What I mean by "shooting board" is a flat board (I make mine out of 3/4" plywood) with another flat board (more 3/4" ply) attached to the top. On this top board I often glue a piece of 3/4" hardwood to the working edge. Before this top board is attached to the bottom board I plane the hardwood edge perfectly straight. The top board is attached to the bottom board so as to leave a shelf on the bottom board for the plane to ride on.
Onto the top board I attach a fence--usually either more plywood or hardwood--again jointed straight. The fence is attached at any angle I want to shoot ( all mine are either ninety or forty-five degrees). This has to be done with painstaking accuracy. On the forty-five degrees board I set the fence so that the plane will cut "up" the grain: i.e. so the plane moves towards the long edge of the stock.
Once the fence is in place I run whatever plane I'm going to use along the shelf, taking thin shavings off of the top board and the fence until there is a little step at the bottom of the top board--where the plane iron doesn't reach. The shooting board is then ready for use.
In use I put the stock I intend to shoot up against the fence and then slide the plane along its shelf. I set the plane to take a very fine shaving, and I keep advancing the stock a tiny bit at a time, still moving the plane along its shelf, until the edge of the stock is the way I want it.
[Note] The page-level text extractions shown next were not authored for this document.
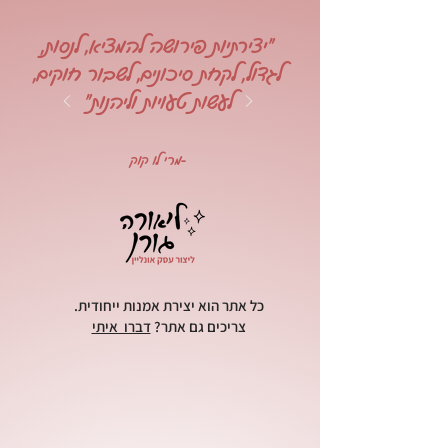
"יצירתיות פירושה להמציא, לנסות,
לגדול, לקחת סיכונים, לשבור חוקים,
לעשות טעויות וליהנות"
-מרי לו קוק
כל אתר הוא יצירת אמנות ייחודית.
צריכים גם אתר?
דברו איתי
So long as the fence is accurately set the process will "correct" any angle to the angle of the fence--it cannot do otherwise. Often, in fact, if I have a fairly thin piece of softwood to cut to forty-five degrees, I will not bother to rough cut it with a saw, I will just stick it on the shooting board and nibble it down to the forty-five degree angle. When I'm truing up the ends of stock for drawers I never use a saw for the first end. Once again I just use the shooting board (my ninety degree board) to make the first end ninety degrees, and I make all my measurements from that end.
Once again, sorry: I know this is long, and I'm probably telling you things you already know. But, again, I just can't see why you would think a shooting board wouldn't automatically cut the end of the stock to the angle of the fence.
Alan
Roly:
Just remembered some wonderful visits I made many years ago to a large pattern shop that was attached to a foundry. Patternmakers work to all the precision that a cabinet maker or picture framer would - they use both softwood - usually sugar pine and some hardwoods like cherry. When they wanted to "clean-up" a miter, they used a 20 inch disk sander that ran continuously all day. It was a massive piece with a large cast table and a very accurate miter gauge. I'm not sure what grit they used - probably 100 or 120 and all the time I was there, different pattern makers would walk over and lightly touch a fresh cut edge to the disk sander. I guess it was their version of a Lion trimmer. Since then, I have seen cabinet shops who are lucky enough to find one to have a large disk sander for touch-up work. Something you might want to consider - but again the good ones are expensive - as much or more than a good cabinet saw.
Ed Gregg
Alan.
I'll give the shooting board idea another try.I am not going to buy a miter trimmer soon because it has be pre-empted by a more accurate biscuit joiner.Thanks for the description.Roland.
Ed,
Yeah those disc sanders are nice.The 12" ones aren't really all that expensive either compared to the bigger ones.That is all one really needs actually.I would think a 12" would do 95% or better what the average joiner needs done.That would handle 6" miters.Thanks Roland.